▶ _WHAT YOU SHOULD DO_
In the data below, the copy begins at the line containing "Segment: right lung" and runs through the last line; repeat those lines exactly, minus the pictures.

[Records from a collection]

====

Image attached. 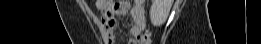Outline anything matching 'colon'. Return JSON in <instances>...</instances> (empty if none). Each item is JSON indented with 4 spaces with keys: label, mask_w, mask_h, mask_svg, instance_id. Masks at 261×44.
I'll return each instance as SVG.
<instances>
[{
    "label": "colon",
    "mask_w": 261,
    "mask_h": 44,
    "mask_svg": "<svg viewBox=\"0 0 261 44\" xmlns=\"http://www.w3.org/2000/svg\"><path fill=\"white\" fill-rule=\"evenodd\" d=\"M98 6H117L119 8L123 6H127V1H112V0H104V1H98ZM137 44H151V31L147 29L145 32H143L139 37L136 38Z\"/></svg>",
    "instance_id": "colon-1"
}]
</instances>
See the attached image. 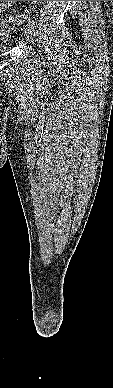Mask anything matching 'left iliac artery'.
I'll use <instances>...</instances> for the list:
<instances>
[{
    "label": "left iliac artery",
    "mask_w": 113,
    "mask_h": 388,
    "mask_svg": "<svg viewBox=\"0 0 113 388\" xmlns=\"http://www.w3.org/2000/svg\"><path fill=\"white\" fill-rule=\"evenodd\" d=\"M28 24H30L31 26L35 25V21L33 19H28Z\"/></svg>",
    "instance_id": "obj_1"
}]
</instances>
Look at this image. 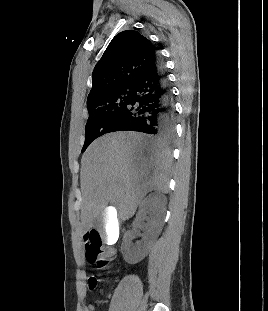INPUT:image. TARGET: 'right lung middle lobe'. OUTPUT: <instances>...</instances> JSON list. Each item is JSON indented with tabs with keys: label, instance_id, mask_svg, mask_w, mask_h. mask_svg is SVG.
<instances>
[{
	"label": "right lung middle lobe",
	"instance_id": "1",
	"mask_svg": "<svg viewBox=\"0 0 268 311\" xmlns=\"http://www.w3.org/2000/svg\"><path fill=\"white\" fill-rule=\"evenodd\" d=\"M133 94L132 87L116 90L87 106L89 118L85 127L82 152L98 137L109 132L113 123L127 107Z\"/></svg>",
	"mask_w": 268,
	"mask_h": 311
}]
</instances>
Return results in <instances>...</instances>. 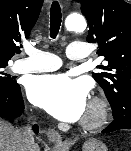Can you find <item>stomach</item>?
Instances as JSON below:
<instances>
[{"instance_id":"obj_1","label":"stomach","mask_w":131,"mask_h":151,"mask_svg":"<svg viewBox=\"0 0 131 151\" xmlns=\"http://www.w3.org/2000/svg\"><path fill=\"white\" fill-rule=\"evenodd\" d=\"M83 151H108L106 145L99 139H89L83 144Z\"/></svg>"}]
</instances>
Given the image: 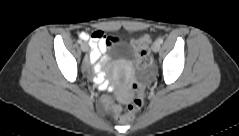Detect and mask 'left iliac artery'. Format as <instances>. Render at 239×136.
Masks as SVG:
<instances>
[{
  "label": "left iliac artery",
  "mask_w": 239,
  "mask_h": 136,
  "mask_svg": "<svg viewBox=\"0 0 239 136\" xmlns=\"http://www.w3.org/2000/svg\"><path fill=\"white\" fill-rule=\"evenodd\" d=\"M158 42H159L160 44H162V43H163V38H159V39H158Z\"/></svg>",
  "instance_id": "left-iliac-artery-1"
}]
</instances>
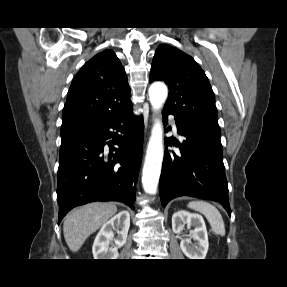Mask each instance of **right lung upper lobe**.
Returning <instances> with one entry per match:
<instances>
[{
	"label": "right lung upper lobe",
	"mask_w": 287,
	"mask_h": 287,
	"mask_svg": "<svg viewBox=\"0 0 287 287\" xmlns=\"http://www.w3.org/2000/svg\"><path fill=\"white\" fill-rule=\"evenodd\" d=\"M130 106L125 70L115 53L105 50L75 75L63 109L62 126L90 125Z\"/></svg>",
	"instance_id": "cb5924a9"
}]
</instances>
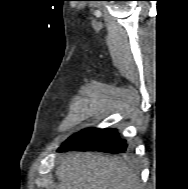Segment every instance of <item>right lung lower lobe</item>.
<instances>
[{"label": "right lung lower lobe", "mask_w": 188, "mask_h": 189, "mask_svg": "<svg viewBox=\"0 0 188 189\" xmlns=\"http://www.w3.org/2000/svg\"><path fill=\"white\" fill-rule=\"evenodd\" d=\"M100 151L112 154L126 153L127 144L116 129H84L70 138L58 149L64 151Z\"/></svg>", "instance_id": "98d812e1"}]
</instances>
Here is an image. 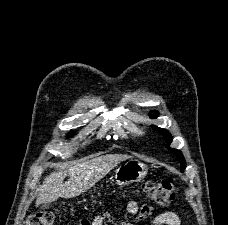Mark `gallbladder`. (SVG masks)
<instances>
[{
	"label": "gallbladder",
	"instance_id": "1",
	"mask_svg": "<svg viewBox=\"0 0 228 225\" xmlns=\"http://www.w3.org/2000/svg\"><path fill=\"white\" fill-rule=\"evenodd\" d=\"M50 207V203H42L41 209H48Z\"/></svg>",
	"mask_w": 228,
	"mask_h": 225
}]
</instances>
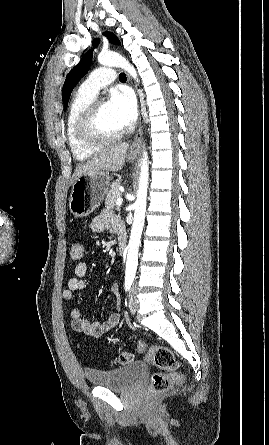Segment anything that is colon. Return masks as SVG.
Wrapping results in <instances>:
<instances>
[{
  "label": "colon",
  "instance_id": "obj_1",
  "mask_svg": "<svg viewBox=\"0 0 269 445\" xmlns=\"http://www.w3.org/2000/svg\"><path fill=\"white\" fill-rule=\"evenodd\" d=\"M83 256V245L75 242L70 247V257L73 262H78ZM140 352H146V359L158 369L150 381L148 388L149 395H158L168 390L173 384L181 382L182 376L177 372L178 362L173 352L161 345L146 348L142 341L137 344ZM134 360V355L130 352H124L117 356L115 363L125 365Z\"/></svg>",
  "mask_w": 269,
  "mask_h": 445
}]
</instances>
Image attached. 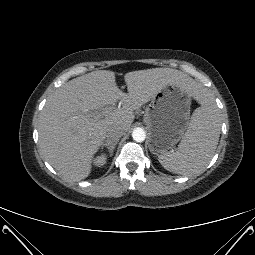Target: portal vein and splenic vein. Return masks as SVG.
<instances>
[{
  "mask_svg": "<svg viewBox=\"0 0 255 255\" xmlns=\"http://www.w3.org/2000/svg\"><path fill=\"white\" fill-rule=\"evenodd\" d=\"M112 107H109L106 111H104L106 114H109V113H111V111H112Z\"/></svg>",
  "mask_w": 255,
  "mask_h": 255,
  "instance_id": "18ae733b",
  "label": "portal vein and splenic vein"
}]
</instances>
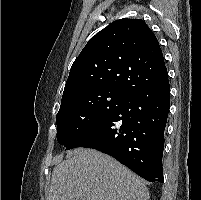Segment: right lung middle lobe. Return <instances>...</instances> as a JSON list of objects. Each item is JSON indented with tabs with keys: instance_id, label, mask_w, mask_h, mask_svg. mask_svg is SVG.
<instances>
[{
	"instance_id": "right-lung-middle-lobe-1",
	"label": "right lung middle lobe",
	"mask_w": 201,
	"mask_h": 200,
	"mask_svg": "<svg viewBox=\"0 0 201 200\" xmlns=\"http://www.w3.org/2000/svg\"><path fill=\"white\" fill-rule=\"evenodd\" d=\"M128 96L115 91H91L61 102L56 117L57 141L68 146L78 135L115 109Z\"/></svg>"
}]
</instances>
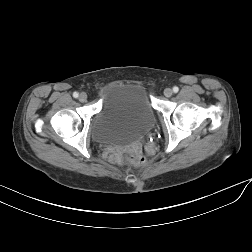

====

▶ _TASK RESPONSE_
Segment: right lung middle lobe. Return <instances>...</instances> as a JSON list of objects. Each item is JSON indented with tabs with keys: instance_id, label, mask_w, mask_h, mask_svg. mask_svg is SVG.
<instances>
[{
	"instance_id": "right-lung-middle-lobe-1",
	"label": "right lung middle lobe",
	"mask_w": 201,
	"mask_h": 200,
	"mask_svg": "<svg viewBox=\"0 0 201 200\" xmlns=\"http://www.w3.org/2000/svg\"><path fill=\"white\" fill-rule=\"evenodd\" d=\"M128 96L115 91H91L61 102L56 117L57 141L68 146L78 135L115 109Z\"/></svg>"
}]
</instances>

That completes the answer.